_WORK INSTRUCTION_
Go through the data and retrieve each line that includes the string "title".

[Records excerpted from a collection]
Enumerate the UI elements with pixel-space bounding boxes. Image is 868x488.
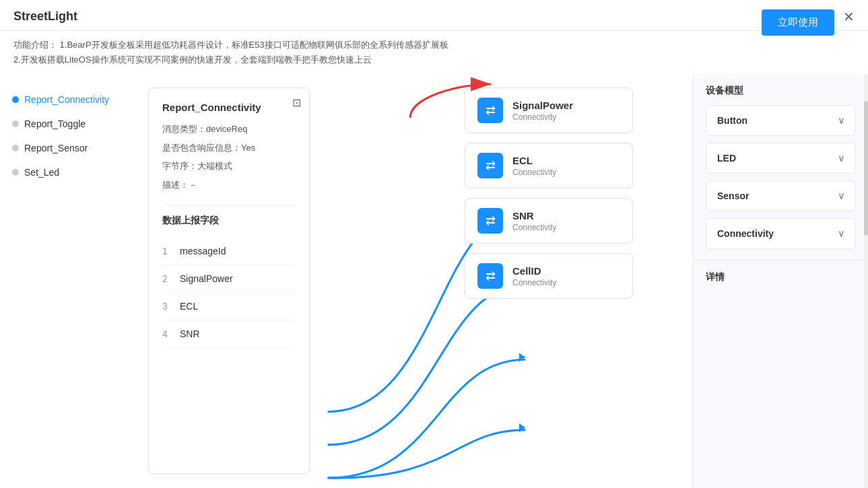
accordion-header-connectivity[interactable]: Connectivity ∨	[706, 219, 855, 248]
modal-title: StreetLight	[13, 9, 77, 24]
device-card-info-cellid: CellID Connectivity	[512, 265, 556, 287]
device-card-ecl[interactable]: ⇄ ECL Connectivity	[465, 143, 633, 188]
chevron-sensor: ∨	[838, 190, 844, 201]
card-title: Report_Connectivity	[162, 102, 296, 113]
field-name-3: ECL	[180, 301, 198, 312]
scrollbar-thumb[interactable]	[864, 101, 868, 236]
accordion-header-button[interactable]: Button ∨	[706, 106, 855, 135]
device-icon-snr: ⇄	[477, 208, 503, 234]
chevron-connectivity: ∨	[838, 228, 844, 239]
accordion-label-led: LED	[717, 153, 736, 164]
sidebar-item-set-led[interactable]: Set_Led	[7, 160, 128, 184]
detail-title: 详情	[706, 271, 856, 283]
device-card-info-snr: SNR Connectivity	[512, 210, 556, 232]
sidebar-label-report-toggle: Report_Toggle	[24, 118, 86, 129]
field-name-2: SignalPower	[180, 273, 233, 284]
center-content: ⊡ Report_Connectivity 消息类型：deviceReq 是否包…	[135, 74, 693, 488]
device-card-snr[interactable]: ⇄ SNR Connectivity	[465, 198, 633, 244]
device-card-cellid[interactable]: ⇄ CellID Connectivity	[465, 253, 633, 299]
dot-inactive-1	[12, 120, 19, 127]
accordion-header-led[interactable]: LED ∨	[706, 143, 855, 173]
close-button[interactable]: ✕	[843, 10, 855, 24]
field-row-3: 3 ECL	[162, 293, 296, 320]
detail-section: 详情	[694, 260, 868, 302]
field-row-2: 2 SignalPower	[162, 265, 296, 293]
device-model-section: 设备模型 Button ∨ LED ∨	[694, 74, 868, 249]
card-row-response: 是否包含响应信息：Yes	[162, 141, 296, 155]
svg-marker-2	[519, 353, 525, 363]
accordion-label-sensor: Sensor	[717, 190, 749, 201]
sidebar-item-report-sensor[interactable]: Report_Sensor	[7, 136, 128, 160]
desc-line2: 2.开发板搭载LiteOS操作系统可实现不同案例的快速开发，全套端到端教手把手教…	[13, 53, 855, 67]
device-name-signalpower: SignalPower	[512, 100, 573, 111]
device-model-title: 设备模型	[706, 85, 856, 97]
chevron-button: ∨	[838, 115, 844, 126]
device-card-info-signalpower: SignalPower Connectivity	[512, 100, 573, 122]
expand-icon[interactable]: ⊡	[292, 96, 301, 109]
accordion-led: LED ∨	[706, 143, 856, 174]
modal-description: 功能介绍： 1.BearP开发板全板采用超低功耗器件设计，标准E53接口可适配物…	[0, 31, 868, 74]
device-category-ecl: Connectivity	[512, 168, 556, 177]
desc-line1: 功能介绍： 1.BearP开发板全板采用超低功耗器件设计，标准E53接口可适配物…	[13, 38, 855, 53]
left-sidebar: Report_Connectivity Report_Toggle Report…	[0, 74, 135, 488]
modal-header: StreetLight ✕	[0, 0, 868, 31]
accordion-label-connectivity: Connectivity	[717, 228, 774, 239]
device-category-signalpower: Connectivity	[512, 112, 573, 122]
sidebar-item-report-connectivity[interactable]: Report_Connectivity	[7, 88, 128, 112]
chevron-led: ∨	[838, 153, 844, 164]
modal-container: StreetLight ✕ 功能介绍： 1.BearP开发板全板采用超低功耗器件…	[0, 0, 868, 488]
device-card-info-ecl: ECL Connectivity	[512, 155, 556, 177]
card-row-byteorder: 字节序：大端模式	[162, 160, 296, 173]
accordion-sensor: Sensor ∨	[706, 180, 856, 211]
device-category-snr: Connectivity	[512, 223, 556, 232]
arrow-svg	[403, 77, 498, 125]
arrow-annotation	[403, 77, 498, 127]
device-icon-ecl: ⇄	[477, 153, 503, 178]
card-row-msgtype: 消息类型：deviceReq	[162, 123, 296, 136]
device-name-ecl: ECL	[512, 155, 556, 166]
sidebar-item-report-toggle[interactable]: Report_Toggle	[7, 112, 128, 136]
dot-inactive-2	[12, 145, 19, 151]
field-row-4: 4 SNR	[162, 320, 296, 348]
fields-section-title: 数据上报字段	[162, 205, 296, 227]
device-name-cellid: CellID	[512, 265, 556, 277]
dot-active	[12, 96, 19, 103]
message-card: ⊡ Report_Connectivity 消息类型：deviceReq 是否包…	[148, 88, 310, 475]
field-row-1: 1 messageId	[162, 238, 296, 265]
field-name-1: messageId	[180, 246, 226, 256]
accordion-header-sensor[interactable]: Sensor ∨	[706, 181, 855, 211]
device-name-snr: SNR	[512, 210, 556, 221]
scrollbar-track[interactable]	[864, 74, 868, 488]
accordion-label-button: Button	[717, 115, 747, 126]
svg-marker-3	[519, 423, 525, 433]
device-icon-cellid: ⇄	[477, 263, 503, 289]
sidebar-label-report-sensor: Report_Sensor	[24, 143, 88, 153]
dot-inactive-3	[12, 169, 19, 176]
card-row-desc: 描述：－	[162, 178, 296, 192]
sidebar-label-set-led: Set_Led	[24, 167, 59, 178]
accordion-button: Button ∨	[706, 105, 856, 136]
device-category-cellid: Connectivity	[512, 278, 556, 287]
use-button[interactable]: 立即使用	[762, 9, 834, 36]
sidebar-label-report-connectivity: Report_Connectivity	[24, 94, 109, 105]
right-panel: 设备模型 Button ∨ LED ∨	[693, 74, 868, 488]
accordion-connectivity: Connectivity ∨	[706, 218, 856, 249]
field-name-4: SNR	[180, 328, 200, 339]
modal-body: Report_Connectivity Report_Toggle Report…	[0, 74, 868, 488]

_COMPLETED TASK_
modal-title: StreetLight	[13, 9, 77, 24]
card-title: Report_Connectivity	[162, 102, 296, 113]
detail-title: 详情	[706, 271, 856, 283]
device-model-title: 设备模型	[706, 85, 856, 97]
fields-section-title: 数据上报字段	[162, 205, 296, 227]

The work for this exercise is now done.